The expected response is a copy of every line in the entries below that includes the word "луком".

MATERIAL FOR THIS TASK Block Start

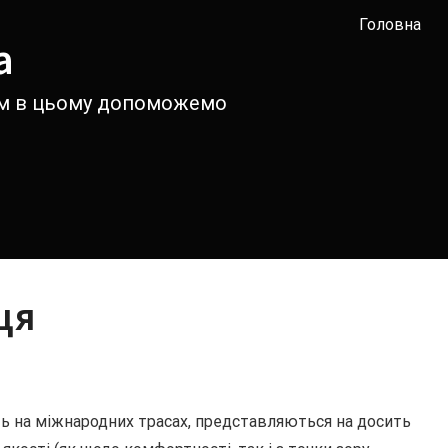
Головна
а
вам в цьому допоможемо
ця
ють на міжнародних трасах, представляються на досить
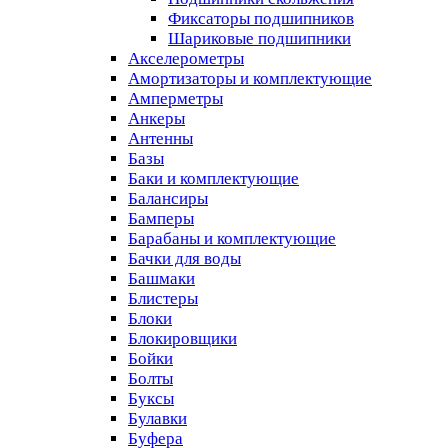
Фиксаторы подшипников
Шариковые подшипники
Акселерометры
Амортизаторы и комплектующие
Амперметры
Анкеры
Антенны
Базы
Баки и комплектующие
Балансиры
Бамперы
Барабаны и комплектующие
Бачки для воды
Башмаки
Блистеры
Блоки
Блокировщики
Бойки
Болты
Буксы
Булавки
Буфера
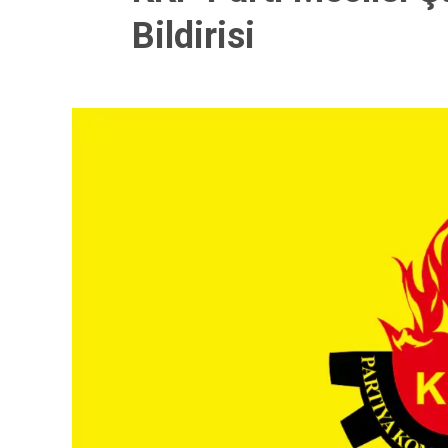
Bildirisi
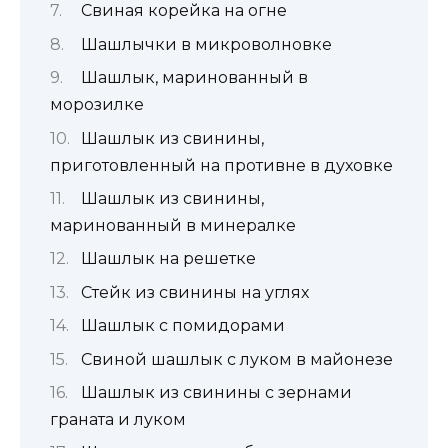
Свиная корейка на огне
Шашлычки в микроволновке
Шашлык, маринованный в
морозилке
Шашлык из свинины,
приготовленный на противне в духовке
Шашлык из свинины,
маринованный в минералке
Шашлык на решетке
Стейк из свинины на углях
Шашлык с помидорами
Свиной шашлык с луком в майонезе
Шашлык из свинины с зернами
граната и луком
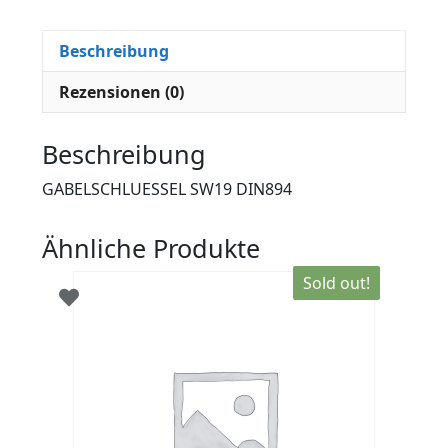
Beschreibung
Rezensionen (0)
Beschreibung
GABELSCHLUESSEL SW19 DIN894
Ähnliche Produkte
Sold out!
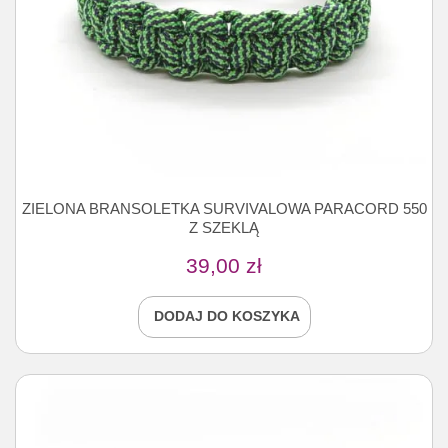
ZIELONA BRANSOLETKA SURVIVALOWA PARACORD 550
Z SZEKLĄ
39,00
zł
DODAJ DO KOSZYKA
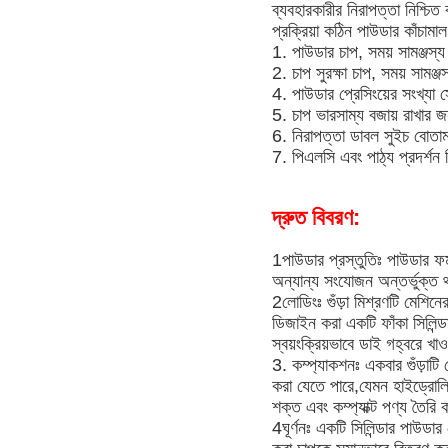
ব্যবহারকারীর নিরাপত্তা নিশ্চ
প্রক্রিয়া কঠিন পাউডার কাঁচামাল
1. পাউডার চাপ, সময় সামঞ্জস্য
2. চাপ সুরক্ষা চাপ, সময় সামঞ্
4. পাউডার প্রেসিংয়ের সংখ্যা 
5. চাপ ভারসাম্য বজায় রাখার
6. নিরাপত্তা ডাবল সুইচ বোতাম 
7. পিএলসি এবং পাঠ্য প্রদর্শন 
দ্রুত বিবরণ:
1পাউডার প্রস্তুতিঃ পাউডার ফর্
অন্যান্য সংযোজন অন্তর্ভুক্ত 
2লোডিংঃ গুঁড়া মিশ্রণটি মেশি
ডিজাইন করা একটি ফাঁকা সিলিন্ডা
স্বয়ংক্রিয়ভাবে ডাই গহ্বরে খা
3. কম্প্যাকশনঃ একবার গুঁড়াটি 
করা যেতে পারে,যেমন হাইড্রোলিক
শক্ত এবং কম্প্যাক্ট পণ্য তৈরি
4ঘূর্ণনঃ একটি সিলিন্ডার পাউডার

MATERIAL FOR THIS TASK Block End

— ANSWER SPACE —
Свиной шашлык с луком в майонезе
граната и луком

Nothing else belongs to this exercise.